MUSIC of MALI : Film Production
It’s been a few weeks since I touched down in West Africa. I’m working on a crew producing a film on music in Mali for KSK Records. The production is based in Bamako, the burgeoning, polluted, hot dry and dusty capital of Mali that spreads over the Niger like two overstuffed packs on the back of a donkey.
We are recording in various locations—on rooftops, in courtyards, nightclubs, recording studios etc. We’ll be making trips to other parts of Mali, including Wassalo, the ancestral homeland of some of the music featured in the film.
The first weeks here have been an obstacle course of trials and adventures. I’ll detail those events elsewhere but the short story is we’ve moved numerous time, lugging sound and camera equipment as we go. Now the whole crew is settled into a large house in a newer development of Bamako called Golf.
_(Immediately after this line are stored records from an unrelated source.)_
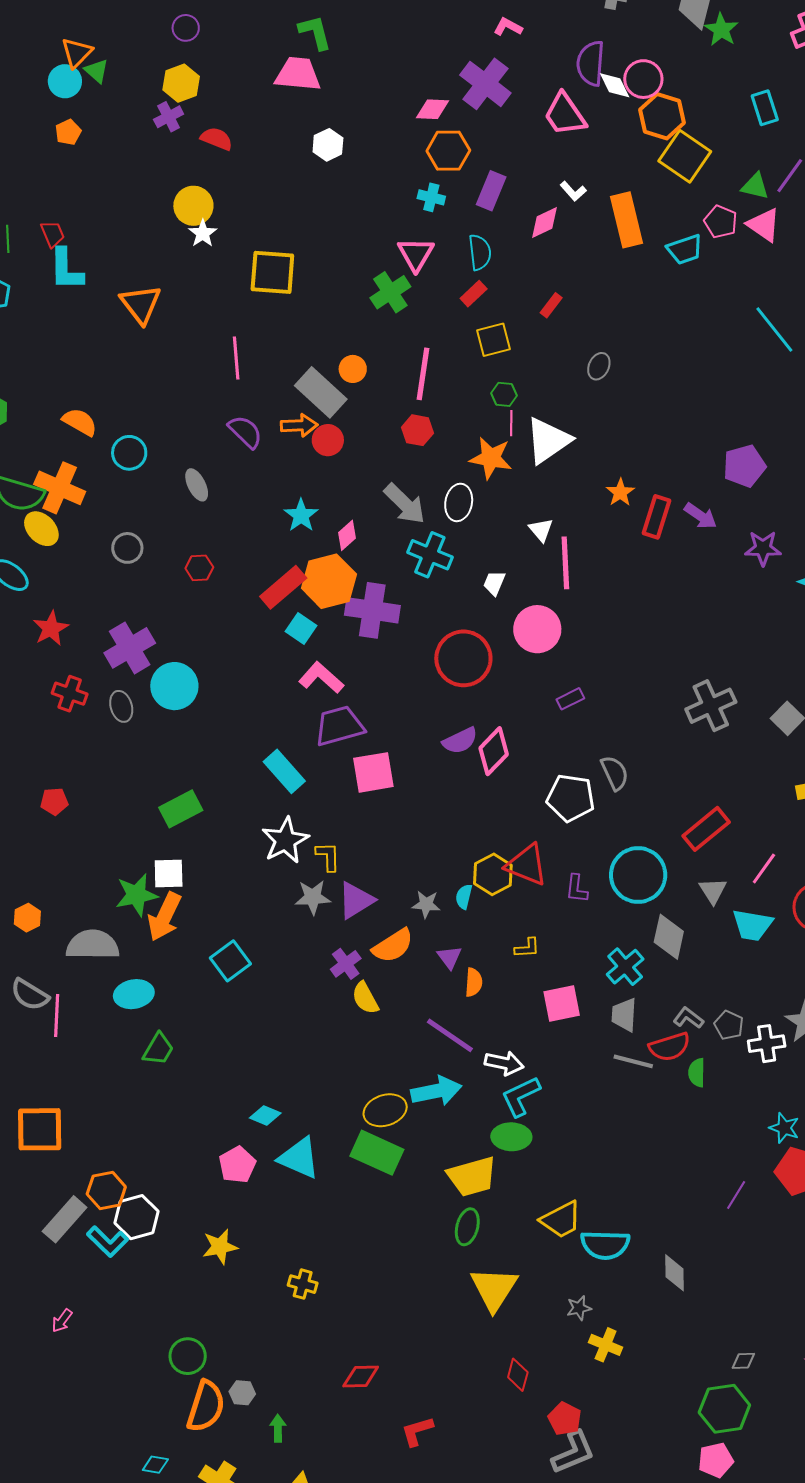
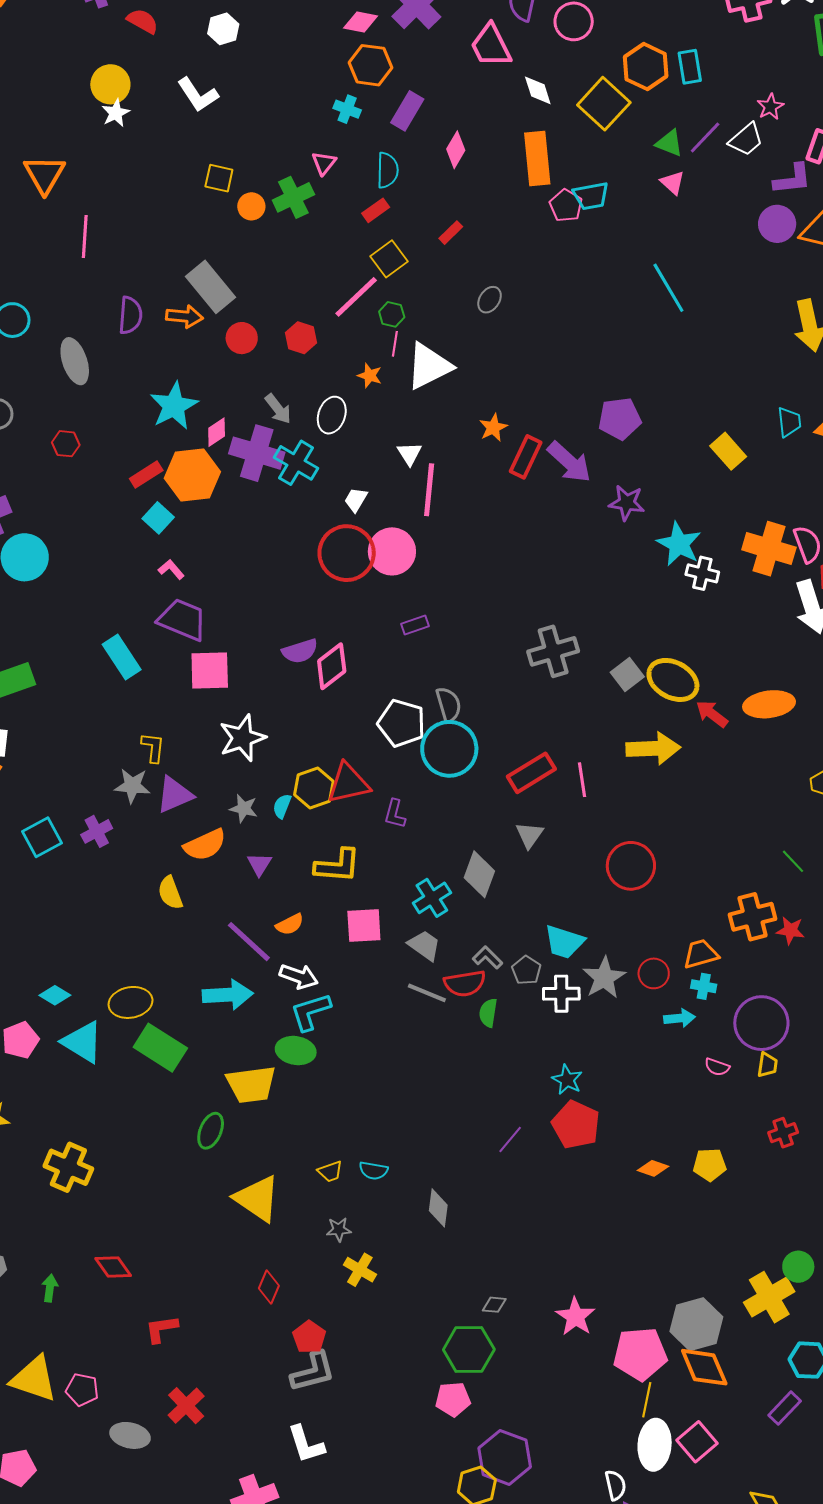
white diamond: (615, 85) -> (538, 90), moved
orange hexagon: (662, 116) -> (646, 67), moved
white hexagon: (328, 145) -> (223, 29), moved
white L-shape: (573, 191) -> (198, 95), moved, size x1.6
pink diamond: (545, 222) -> (456, 150), turned -42
pink pentagon: (721, 222) -> (566, 206), moved
pink triangle: (764, 225) -> (673, 183), size x0.7
pink triangle: (416, 254) -> (324, 163), size x0.7
yellow square: (272, 272) -> (219, 178), moved, size x0.6
yellow square: (494, 340) -> (389, 259), turned -30
pink line: (236, 358) -> (85, 237), moved
orange circle: (353, 369) -> (251, 206), moved
pink line: (423, 374) -> (356, 297), moved, turned 30
purple semicircle: (245, 432) -> (130, 315), turned 42
red circle: (328, 440) -> (242, 338), moved
orange star: (491, 458) -> (370, 376), size x0.6
gray ellipse: (197, 485) -> (75, 361), size x1.4
gray arrow: (405, 504) -> (278, 409), size x0.7
cyan star: (301, 515) -> (174, 406), size x1.4
purple arrow: (700, 516) -> (569, 462), size x1.4
red rectangle: (283, 587) -> (146, 475), size x0.7
purple cross: (372, 610) -> (257, 453), moved
red circle: (463, 658) -> (347, 553), moved
pink L-shape: (321, 678) -> (171, 569), size x0.6
purple trapezoid: (339, 726) -> (182, 620), turned 30
white star: (285, 840) -> (242, 738), moved
red triangle: (527, 865) -> (349, 783), turned -42
pink line: (764, 869) -> (582, 780), moved, turned -52
cyan circle: (638, 875) -> (449, 749), moved
cyan trapezoid: (752, 925) -> (564, 942), moved
yellow L-shape: (527, 948) -> (338, 866), size x1.8
purple cross: (346, 964) -> (97, 831), moved
orange semicircle: (474, 982) -> (290, 924), moved, turned 52
gray trapezoid: (624, 1015) -> (424, 945), turned 114
yellow ellipse: (385, 1110) -> (131, 1002), moved
yellow trapezoid: (561, 1220) -> (330, 1171), moved, size x0.6
green ellipse: (467, 1227) -> (211, 1131), moved
cyan semicircle: (605, 1245) -> (374, 1171), size x0.6
yellow cross: (303, 1284) -> (68, 1167), size x1.6
yellow triangle: (494, 1289) -> (257, 1199), turned -36
red diamond: (361, 1377) -> (113, 1267), turned 48
green arrow: (278, 1428) -> (50, 1288), moved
The air in Golf is far cleaner than in the thick of Kalaban Coura, the older, vibrant quarter of the city where we spent the first days.
At night, I see the sky and stars. During the day, there is evidence of blue through the haze. In the morning, through my eastern window, I see a burning orange globe come up over the shoulder of the unfinished cinder block mansion across the street. The air cools enough through the night and the breeze blows so that the sun feels good on my face, not as threatening as it will be by Spring.
Photos by David Nicholson and Camen Hodges
In the past two weeks we’ve had sessions with General Diabate [master djeli/griot dun dun player], Madou Diabate [son of kora master Sidiki Diabate and younger brother of Toumani Diabate], Djeneba Seck [one of Mali’s most beloved singers], Zoumana Therete [soku fiddle], Sali Sidibe [Wassalo singer] and a djembe group lead by Mache. I’ll detail these sessions in the coming weeks along with my impressions of the music and people I come into contact with. Each session and life in general is full of hurdles and slow downs, but the overall process is exhilarating and the results are better than I could have imagined.
I get so caught up in the technical execution that sometimes I have to pause and remember what I’m doing: I’m in West Africa recording masters of a musical tradition that few people on this planet are capable of executing and many music lovers may not even be aware of. In addition to being a sublime and living musical force all its own, this music is the direct antecedent to so much of the music that I have loved and cut my teeth on back in the States. It’s a complete dream, recording masterful musicians in a live and natural setting. Set the mics up, get levels and go. Musicianship is not an issue. Ego and stylized gestures, false-starts and rockstar bullshit does not factor here. Not to say that the music doesn’t have style or that there isn’t a constant hustle involved.
It helps to have Oz Fritz at the controls as Sound Engineer. I’m assisting Oz. We have compatible approaches though he carries with him years more experience and a golden set of ears, not to mention a unique outlook on most anything and a sense of humor as dry as the Sahel.
The film crew consists of David Nicholson [Director of Photography] and Camen Hodges [Third Camera] both from Nevada County. Jim Fabio [Co-Producer] arrived a little over a week ago to complete the team.
The project is headed by Executive Producer Aja Salvatore and his brother/Co-Producer Eo Salvatore. They have made a 10 year effort learning the music of Mali in extended annual trips, building relationships with the musicians, learning Bamana in-depth, recording a tremendous archive of material and supporting the musicians and their networks to facilitate this long-range project. Aja and Eo are an indispensable conduit between the Malian musical culture and the recording and film medium that we are operating in. It would be impossible to distinguish between their passionate connection to this music, this place and these people and the essence of the project itself. This is the latest chapter in an ongoing labor of love. Being here on the ground, seeing all the obstacles against doing something of this scale, it amazes me that this project has come as far as it has already and will soon be completed.